A summary of the soon to be published PiTCH study reads as follows: A multicenter randomized, positive-controlled double-blind trial compared pimobendan 0.4-0.6 mg/kg/day orally with benazepril 0.25-0.5 mg/kg/day or a combination of both drugs, with additional furosemide allowed as needed, in dogs with modified NYHA class III or IV heart failure over 28 days. In a follow-up voluntary long-term study phase, dogs were allowed to continue on pimobendan or placebo until study withdrawal, death or censoring. A total of 81 dogs with dilated cardiomyopathy were included. Eight different clinical parameters such as appetite, demeanour, exercise tolerance etc. as well as ECG's, radiographs and echocardiograms were evaluated. Pimobendan was well-tolerated, had a better overall efficacy (p<0.05) and fewer treatment failures than benazepril (8% versus 33 %, p<0.05) in the first 28 days (Lombard 2001). In the long-term study period, median survival was 249 days in the pimobendan group versus 34 days in the placebo group (p<0.05).

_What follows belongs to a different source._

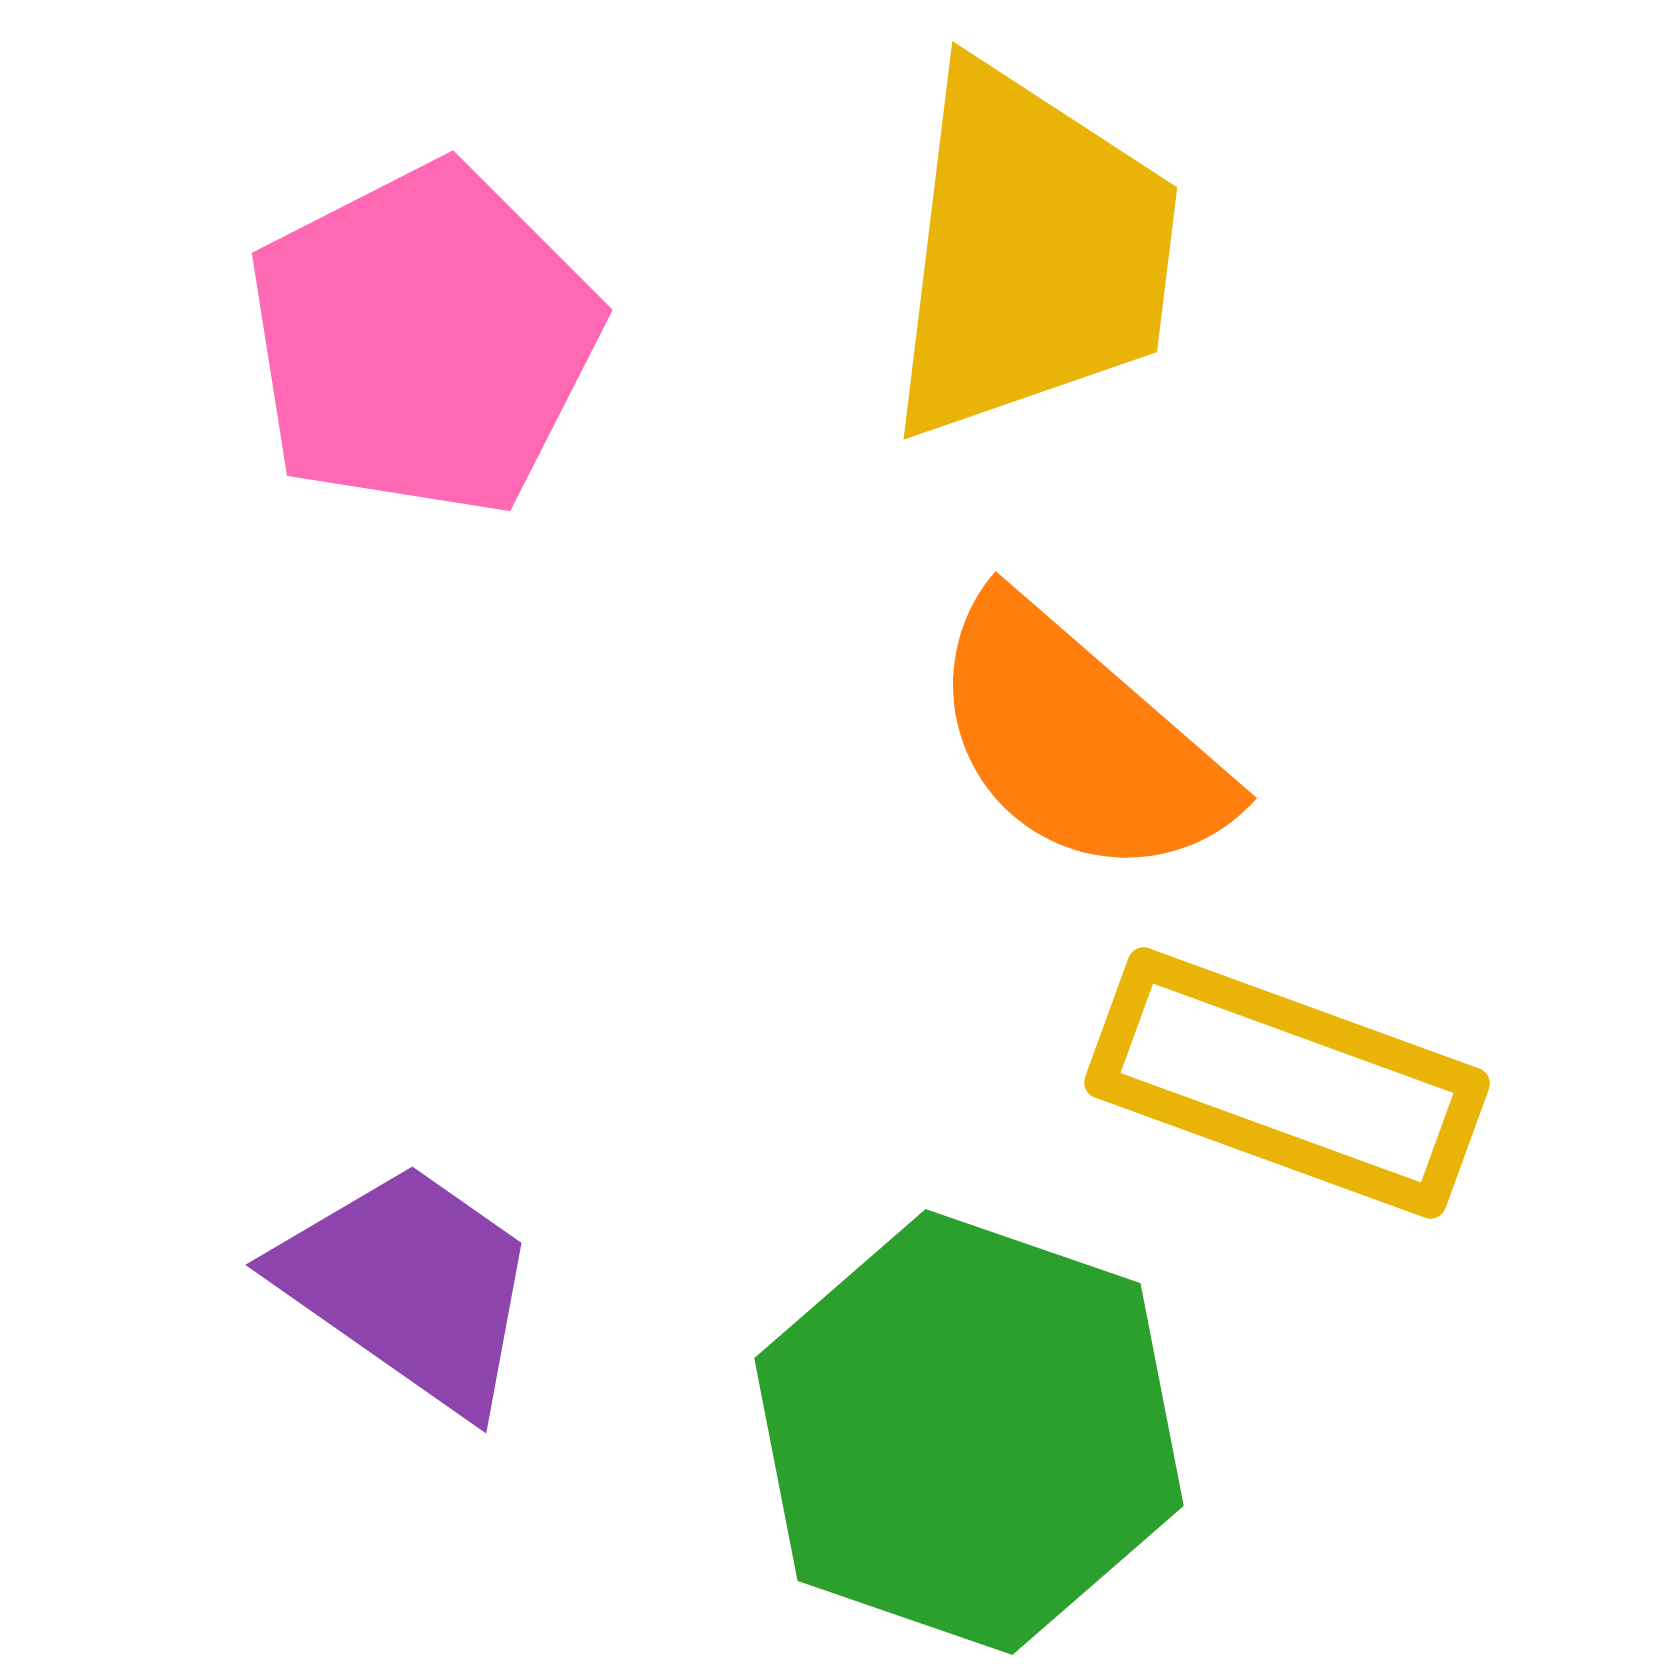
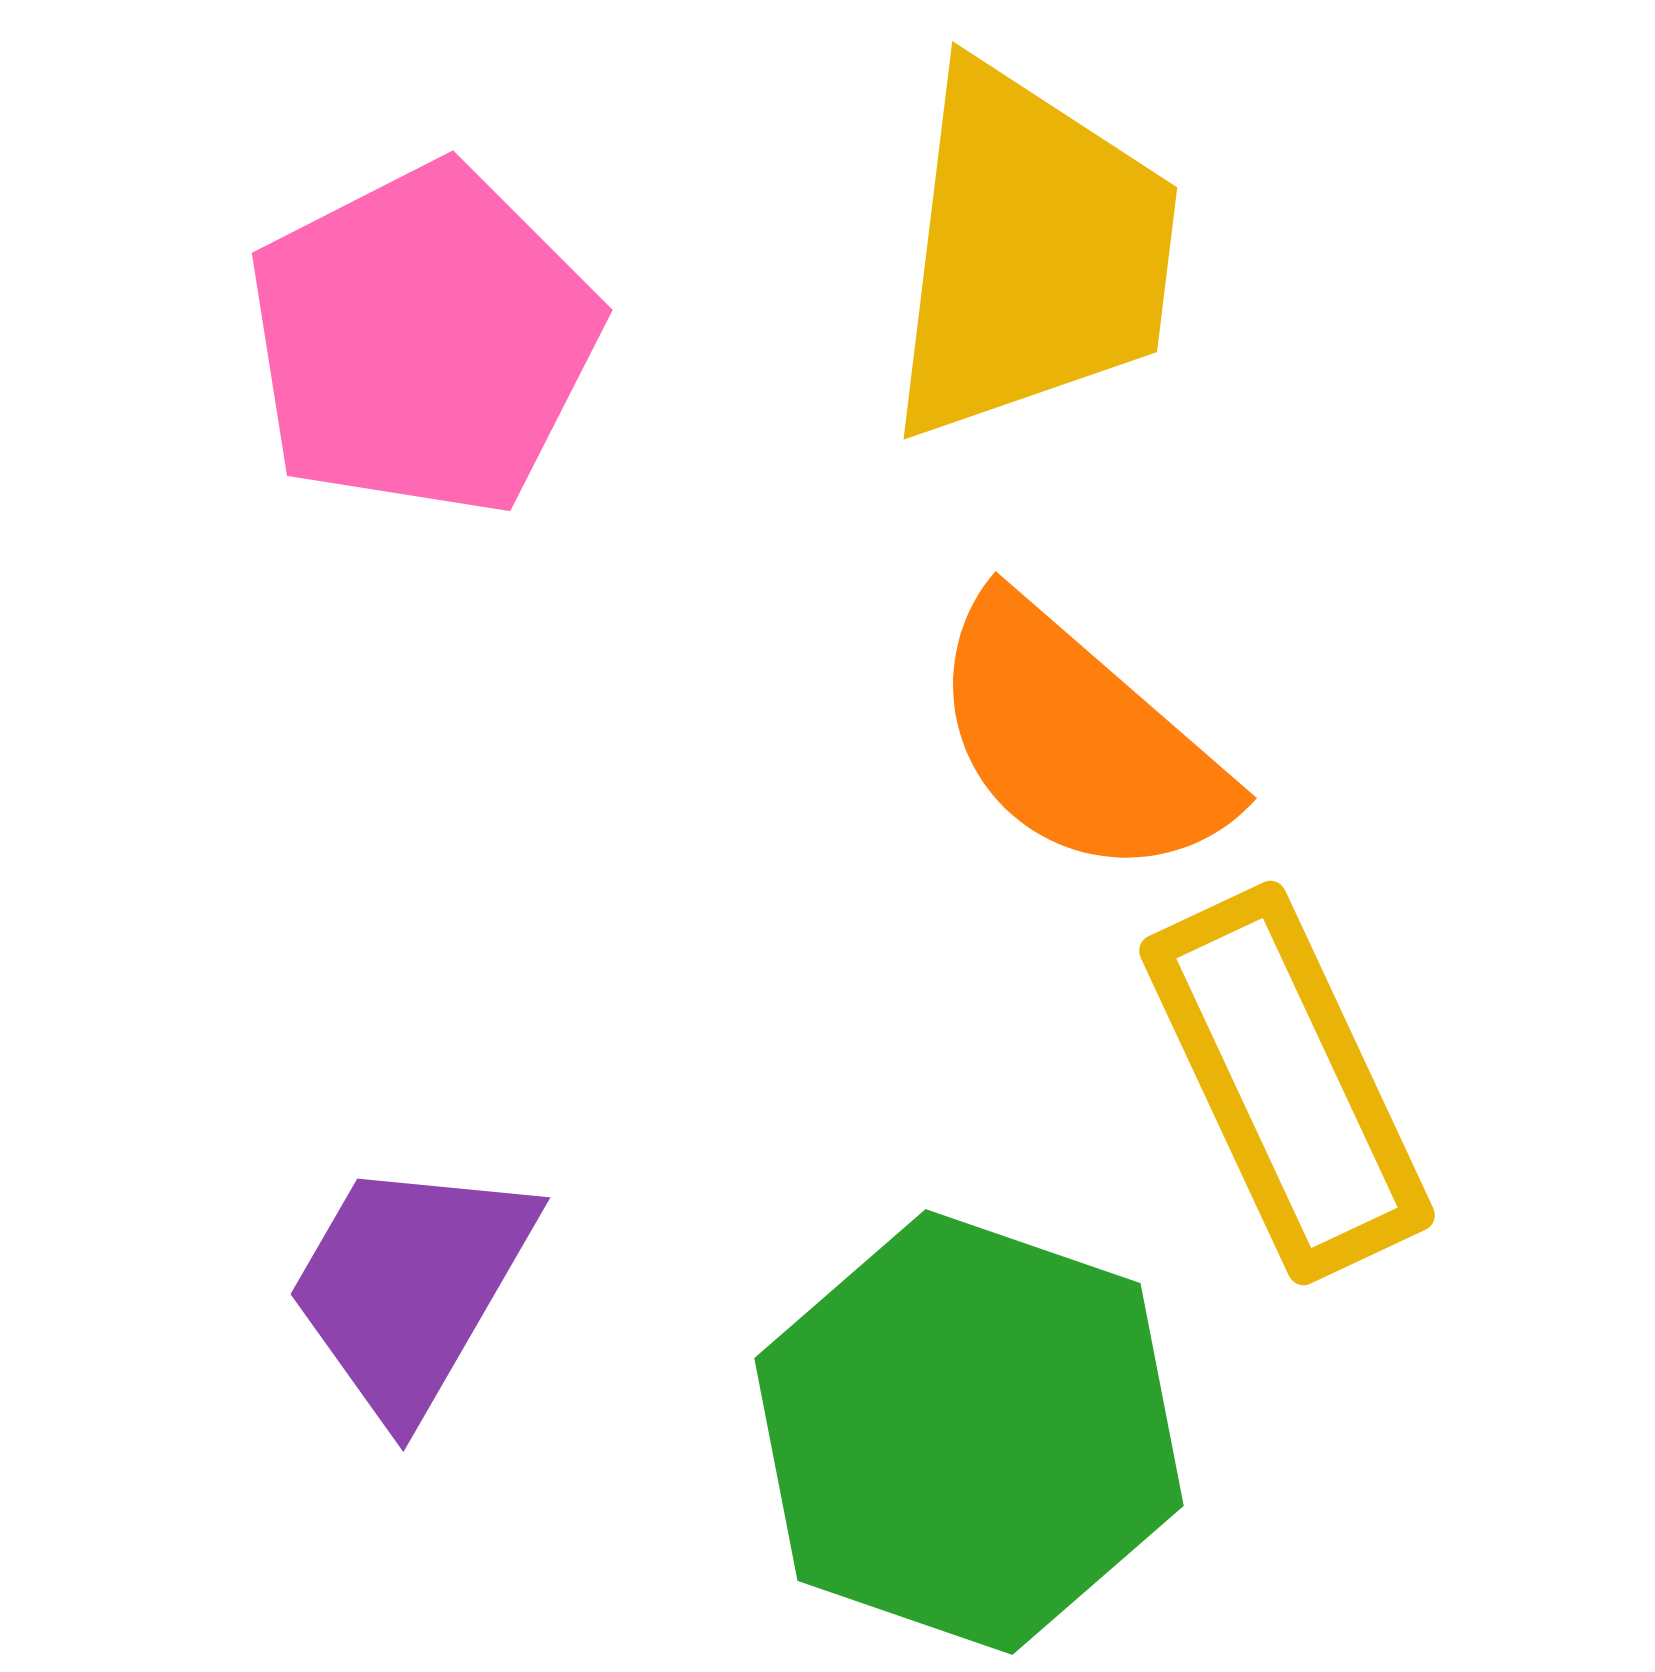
yellow rectangle: rotated 45 degrees clockwise
purple trapezoid: rotated 95 degrees counterclockwise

Pimobendan therefore improved clinical signs with advanced heart failure, and improved long-term survival compared with placebo when added to standard treatment. So far, the mechanism of clinical improvements could not be elucidated and supported/buttressed by beneficial echocardiographic changes of the ventricular volumes or shortening fractions. Admittedly however, these echocardio-graphic measurements are fairly crude assessments of ventricular function, and more advanced methods such as Doppler-derived indicators of systolic and diastolic function or TDI-assessment of ventricular function are needed to document or illustrate the cardiac improvements by such graphical measurements.
Canine Studies with Chronic Valvular Disease/Mitral Regurgitation
The recently published VetSCOPE study (Lombard et al, 2006) documented similar beneficial of Pimobendan effects in dogs with congestive heart failure due to valvular regurgitation. Besides superior clinical improvements over Benazepril and smaller drop-out rates during the mandatory 56-day study period, Pimobendan caused a significant reduction of heart size assessed by the VHS-method (Buchanan and Bucheler 1995) and therefore showed beneficial effects of reverse remodeling, one of the important goals of modern therapy for congestive heart failure. In the optional long-term arm of the VetSCOPE study, Pimobendan again proved superior to Benazepril and caused significantly longer median survival times (415 vs. 128 days).